A couple of things to be aware of: The weather can be very hot and humid, so plan accordingly. In summer especially, there can be intense thunderstorms. Also, be aware of mosquitos.

Shark Valley Trail

15 mile loop. Start: Behind Visitor Center. Info and Map

This is a 15-mile loop that is the best option for biking or a long run in the park. Best bet is to start at the Visitor Center, which is 40 miles west of Miami. It is 7 miles out West Rd. to the Visitor Center, and 8 miles back along East Rd. Be aware of trams – best bet is to run opposite.

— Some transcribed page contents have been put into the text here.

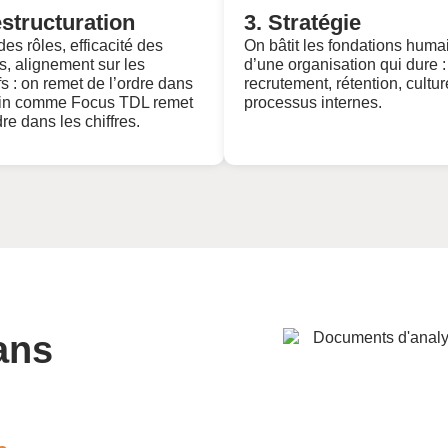
estructuration
3. Stratégie
des rôles, efficacité des
On bâtit les fondations huma
s, alignement sur les
d’une organisation qui dure :
fs : on remet de l’ordre dans
recrutement, rétention, cultur
in comme Focus TDL remet
processus internes.
dre dans les chiffres.
ans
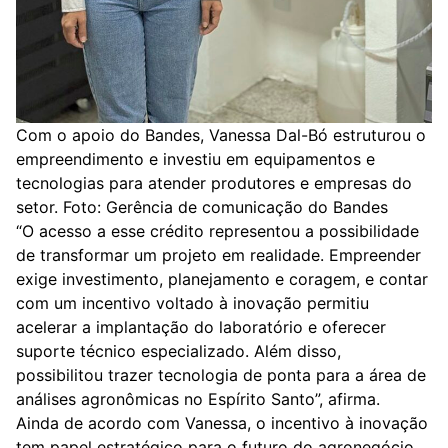
Com o apoio do Bandes, Vanessa Dal-Bó estruturou o
empreendimento e investiu em equipamentos e
tecnologias para atender produtores e empresas do
setor. Foto: Gerência de comunicação do Bandes
“O acesso a esse crédito representou a possibilidade
de transformar um projeto em realidade. Empreender
exige investimento, planejamento e coragem, e contar
com um incentivo voltado à inovação permitiu
acelerar a implantação do laboratório e oferecer
suporte técnico especializado. Além disso,
possibilitou trazer tecnologia de ponta para a área de
análises agronômicas no Espírito Santo”, afirma.
Ainda de acordo com Vanessa, o incentivo à inovação
tem papel estratégico para o futuro do agronegócio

Pinelands – Long Pine Key Nature Trail

40+miles of trails. Access is from Royal Palm Visitor Center, 50 miles southwest of Miami and 15 miles from Homestead. Trail Map 

Most of the pines in this area were logged before the establishment of Everglades National Park in 1947. Roads created by logging, fire roads and old farm access roads have created a 43 mile (69 km) network of paved and primitive trails through the pinelands. Closed to vehicular traffic, most of these trails are simply two ruts in the limestone bedrock. They are good for hikes, and a few are open for bicycling. The best bets for running are to follow the ‘biking and hiking’ trails on the map, principally the Long Pine Key Nature Trail, which runs 7 miles one-way from Pine Glades Lake. This is the largest contiguous pine rockland habitat in all of North America. Note: this is more for trail running.

Flamingo Trails

Several trails good for running. Best access is Flamingo Visitor Center. Information and Map

The Flamingo area is at the southern end of the park, about 90 miles from Miami. There are several terrific trails in this area for walking/hiking that are also good for running. Best bets are the Snake Bight Trail (3.6 miles RT), Bear Lake (3+ miles one-way), and Rowdy Bend. Also, ask the ranger about the Coastal Prairie Trail, temporarily closed.